Once Samuel was conceived and born, Elkanah went up to the feast but Hannah remained at home because her boy was not weaned. Elkanah reminded Hannah of her vow: “Do what seemeth thee good; tarry until thou have weaned him; only the LORD establish his word” (I Samuel 1:23). Obviously, Elkanah had confirmed her vow when he had heard it; now he brought Hannah face to face with the absolute requirement that fidelity to her feminine role
required her to keep it. Because he had confirmed it, she could not ignore it. In a day when “every man did that which was right in his own eyes” (Judges 21:25), Hannah kept her vow and did that which was right for a woman under the law to do in God’s eyes.

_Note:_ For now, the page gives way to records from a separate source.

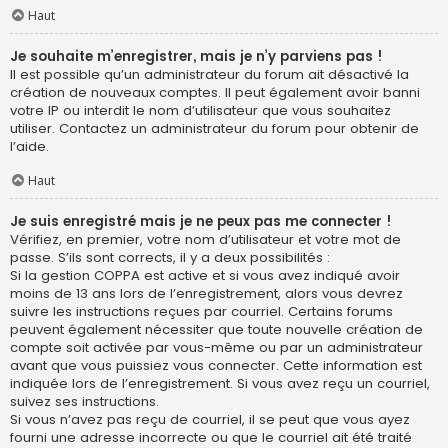
Haut
Je souhaite m’enregistrer, mais je n’y parviens pas !
Il est possible qu’un administrateur du forum ait désactivé la
création de nouveaux comptes. Il peut également avoir banni
votre IP ou interdit le nom d’utilisateur que vous souhaitez
utiliser. Contactez un administrateur du forum pour obtenir de
l’aide.
Haut
Je suis enregistré mais je ne peux pas me connecter !
Vérifiez, en premier, votre nom d’utilisateur et votre mot de
passe. S’ils sont corrects, il y a deux possibilités :
Si la gestion COPPA est active et si vous avez indiqué avoir
moins de 13 ans lors de l’enregistrement, alors vous devrez
suivre les instructions reçues par courriel. Certains forums
peuvent également nécessiter que toute nouvelle création de
compte soit activée par vous-même ou par un administrateur
avant que vous puissiez vous connecter. Cette information est
indiquée lors de l’enregistrement. Si vous avez reçu un courriel,
suivez ses instructions.
Si vous n’avez pas reçu de courriel, il se peut que vous ayez
fourni une adresse incorrecte ou que le courriel ait été traité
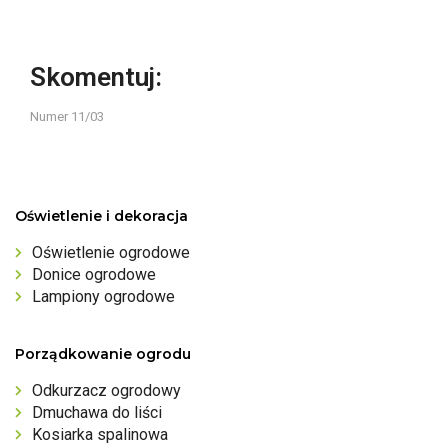
Skomentuj:
Numer 11/03
Oświetlenie i dekoracja
Oświetlenie ogrodowe
Donice ogrodowe
Lampiony ogrodowe
Porządkowanie ogrodu
Odkurzacz ogrodowy
Dmuchawa do liści
Kosiarka spalinowa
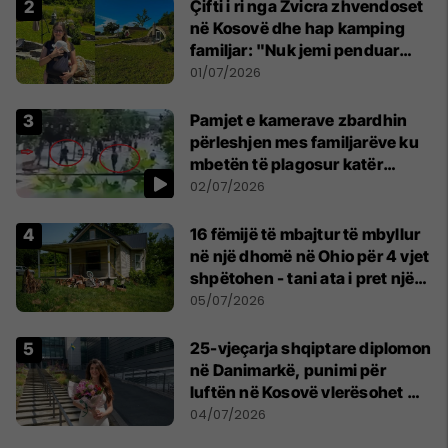
Çifti i ri nga Zvicra zhvendoset
në Kosovë dhe hap kamping
familjar: "Nuk jemi penduar
asnjë ditë"
01/07/2026
Pamjet e kamerave zbardhin
përleshjen mes familjarëve ku
mbetën të plagosur katër
persona
02/07/2026
16 fëmijë të mbajtur të mbyllur
në një dhomë në Ohio për 4 vjet
shpëtohen - tani ata i pret një
sfidë e madhe
05/07/2026
25-vjeçarja shqiptare diplomon
në Danimarkë, punimi për
luftën në Kosovë vlerësohet me
notën më të lartë
04/07/2026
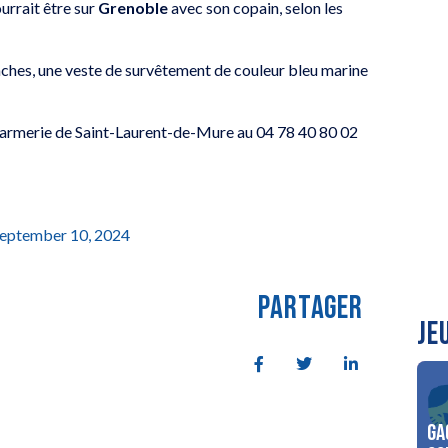
ourrait être sur
Grenoble
avec son copain, selon les
ches, une veste de survêtement de couleur bleu marine
ndarmerie de Saint-Laurent-de-Mure au 04 78 40 80 02
eptember 10, 2024
PARTAGER
JE
Ga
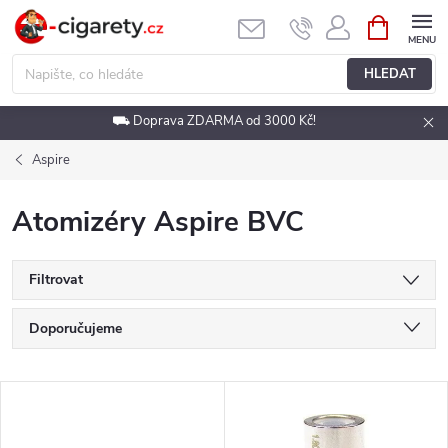
Přejít
NÁKUPNÍ
KOŠÍK
na
obsah
HLEDAT
⛟ Doprava ZDARMA od 3000 Kč!
Aspire
Atomizéry Aspire BVC
Filtrovat
Ř
Doporučujeme
a
Nejlevnější
V
Nejdražší
z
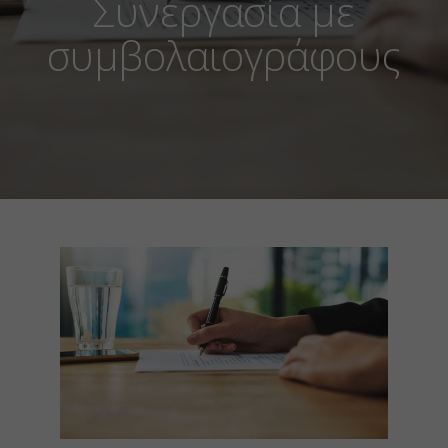
Συνεργασία με
συμβολαιογράφους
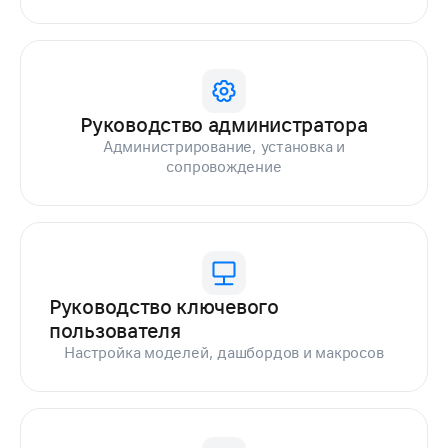
Руководство администратора
Администрирование, установка и
сопровождение
Руководство ключевого
пользователя
Настройка моделей, дашбордов и макросов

No indication, hint, or shred of Scripture evidence can be cited to point to Hannah’s stooping to a manipulative effort to weasel out of her words or wiggle out of her husband’s warning. Rather, the record is that she took Samuel “with three bullocks, and one ephah of flour, and a bottle of wine, and brought him unto the house of the LORD in Shiloh; and the child was young” (I Samuel 1:24). Hannah manifested a commendable and unusual fidelity to her feminine role when few, if any, would have faulted her for keeping her young son at home.
Her Finish
Never mentioned by name anywhere other than the first two chapters of I Samuel, she finished with a festive thanksgiving Psalm that was five times longer than her prayer. Of the commendable and unusual characteristics of Hannah, perhaps this is the most stark: she finished with gratitude, and lots of it.
Many are quite verbose in requests but quite wordless in gratitude. Hannah was the opposite; whereas her prayer occupies ten lines of Bible space, her thanksgiving occupies forty-nine lines. Her Psalm of rejoicing in God’s blessing is thoughtful, beautiful, and merciful. Her Psalm of rejoicing is considerate and compassionate. Her Psalm of rejoicing is lovely and holy. Her Psalm of rejoicing is God-glorifying and self-denying. At the end of it all, the Lord simply
reported that she and Elkanah had between them three more sons and two daughters. What a way to have the story end! No late-life sin to smear her otherwise beautiful testimony. No old-age sin to damage her otherwise spotless heritage. No final-chapter sin to corrupt her otherwise spiritual influence. Hannah was commendable and unusual in her finish by finishing in gratitude.
Dear Reader, consider the commendable, unusual character traits of Hannah. Bend the knee and bow the heart, and ask God to reproduce them in you.